Há poucos dias estivemos em Fortaleza-Ce, fazendo uma "dobradinha" sobre Teologia da Missão Integral, num curso de Pós-graduação da Faculdade Unida & Igreja de Cristo. Bebemos cajuína, comemos tilápia assada na brasa com baião de dois. Ironicamente, a sobremesa foi rapadura, tão tenaz quanto todas as tragédias da vida em meio ao doce da existência humana.

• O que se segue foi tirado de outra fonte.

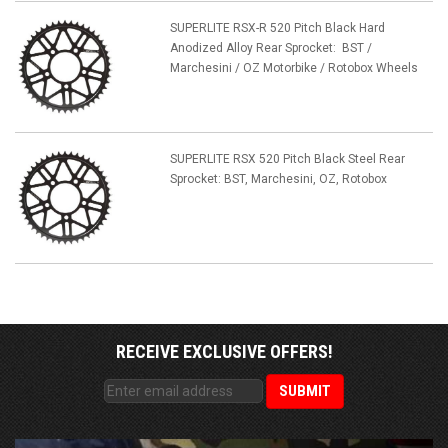
SUPERLITE RSX-R 520 Pitch Black Hard
Anodized Alloy Rear Sprocket: BST /
Marchesini / OZ Motorbike / Rotobox Wheels
SUPERLITE RSX 520 Pitch Black Steel Rear
Sprocket: BST, Marchesini, OZ, Rotobox
RECEIVE EXCLUSIVE OFFERS!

Ai! Ai ! Que saudades, da querida Miriam, minha colega de trabalho na Visão Mundial, na Década de 80. Um doce em pessoa, um poço de ternura. Vivia uma transpiração permanente da graça e bondade de Deus. Tinha um útero fértil no cérebro. Acolheu Dudu como se tivesse vindo de outras entranhas para além de úteros naturais. Exerceu sua vocação visitando comunidades pobres e tendo os pobres como visitas nobres em sua sala e cozinha. A mesa sempre singela transmitia a elaboração de uma arquitetura mental que fazia dos utensílios da cozinha, pamonhas e tapiocas uma expressão de amor acolhedor. Vi casados na mesma mesa, sabedoria e a candura. Numa dessas raras oportunidades a Dinha e eu fomos à casa de Miriam e Robinson, eu morava no Recife-PE, estavam à mesa três amiguinhos: Dudu, Carlos Filho e Kelvinha.
Há muito tempo não vejo "Dudu" - o menino que ficou guardado em minha memória. O Eduardo, ser humano que foi se compondo e de-compondo, conheci por informações raríssimas do meu amigo Robinson. As mãos que praticaram tamanha tragédia, mesmo que sendo as mesmas possuídas por Eduardo, nem mesmo Robinson e Miriam imaginaram existir. Essas mãos invisiveis da violencia, dos negócios escusos, do trafico de entorpecentes tem gerado tragédias sem fim. Essas mãos possuem braços controladores que não respeitam os úteros mais sublimes, os cérebos inusitados. As salas e cozinhas mais afáveis. Os utensílios de mesa reduzidos a instrumentos de morte.
Essas mãos invisíveis e perversas me espantam e provocam a minha indignação. Não há como nesse momento dissociá-las das mãos do cidadão Eduardo.
Todavia, estou fazendo um exercício de coração para guardar na memória a figura do "Dudu", amigo da Kelvinha e Carlos Filho, na Década de 80.
Minhas lágrimas e dores são muito estranhas nesse momento. De todas as mortes, que tiraram pedaços de mim - essas "3 mortes" - tiraram pérolas, uma delas ainda confusa em minha memória.
Robinson e Miriam se foram e deixaram esse sabor intenso da saudade e missão precocimente cumprida.
O menino "Dudu" continua morrendo, como muitos outros, engalfinhados por esse mundo cruel e violento, capaz de catalisar processos malignos e ações perversas de morte.
Essas mãos invisíveis, mas tão reais, tem vitimado muitos meninos e meninas, famílias inteiras - dessa vez - atingiu gente que sempre morou na cozinha de nossa alma.